EXERCISE
Restate all of the following data exactly, keeping any images out of the copy.

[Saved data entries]
·····

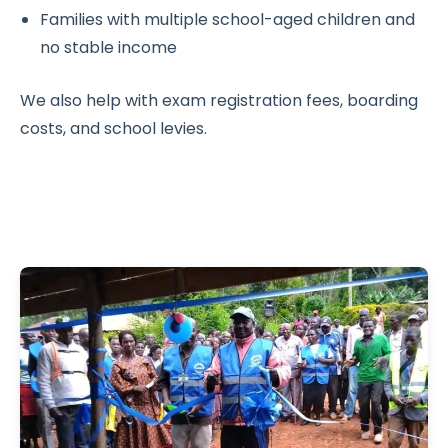
Families with multiple school-aged children and
no stable income
We also help with exam registration fees, boarding
costs, and school levies.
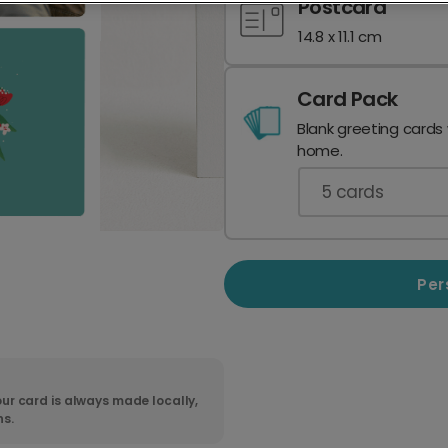
Postcard
14.8 x 11.1 cm
Card Pack
Blank greeting cards
home.
5
cards
Per
ur card is always made locally,
ns.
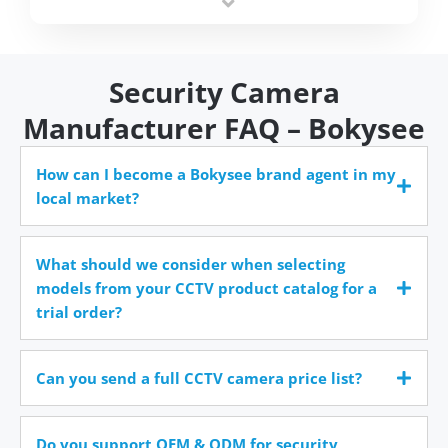
time.
Security Camera
Manufacturer FAQ – Bokysee
How can I become a Bokysee brand agent in my
local market?
What should we consider when selecting
models from your CCTV product catalog for a
trial order?
Can you send a full CCTV camera price list?
Do you support OEM & ODM for security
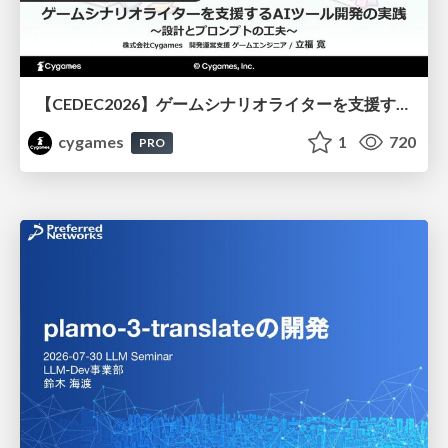
【CEDEC2026】ゲームシナリオライターを支援するAIツール開発の実践 ― 設計とプロンプトの工夫 ―
cygames
1
720
PRO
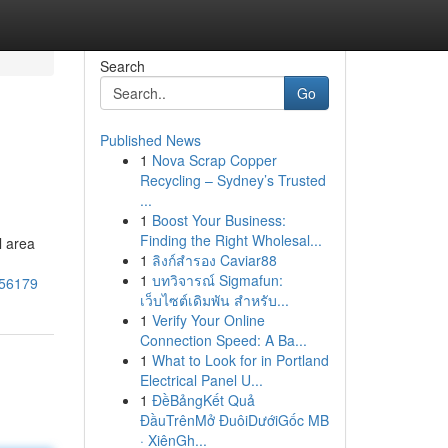
Search
Go
Published News
1
Nova Scrap Copper
Recycling – Sydney’s Trusted
...
1
Boost Your Business:
Finding the Right Wholesal...
l area
1
ลิงก์สำรอง Caviar88
1
บทวิจารณ์ Sigmafun:
956179
เว็บไซต์เดิมพัน สำหรับ...
1
Verify Your Online
Connection Speed: A Ba...
1
What to Look for in Portland
Electrical Panel U...
1
ĐềBảngKết Quả
ĐầuTrênMở ĐuôiDướiGốc MB
· XiênGh...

·····

SOLUTION TO THE EXERCISE
Families with multiple school-aged children and
no stable income
We also help with exam registration fees, boarding
costs, and school levies.
Postcard
14.8 x 11.1 cm
Card Pack
Blank greeting cards
home.
5
cards
Per
ur card is always made locally,
ns.
time.
Security Camera
Manufacturer FAQ – Bokysee
How can I become a Bokysee brand agent in my
local market?
What should we consider when selecting
models from your CCTV product catalog for a
trial order?
Can you send a full CCTV camera price list?
Do you support OEM & ODM for security
【CEDEC2026】ゲームシナリオライターを支援するAIツール開発の実践 ― 設計とプロンプトの工夫 ―
cygames
1
720
PRO
Search
Go
Published News
1
Nova Scrap Copper
Recycling – Sydney’s Trusted
...
1
Boost Your Business:
Finding the Right Wholesal...
l area
1
ลิงก์สำรอง Caviar88
1
บทวิจารณ์ Sigmafun:
956179
เว็บไซต์เดิมพัน สำหรับ...
1
Verify Your Online
Connection Speed: A Ba...
1
What to Look for in Portland
Electrical Panel U...
1
ĐềBảngKết Quả
ĐầuTrênMở ĐuôiDướiGốc MB
· XiênGh...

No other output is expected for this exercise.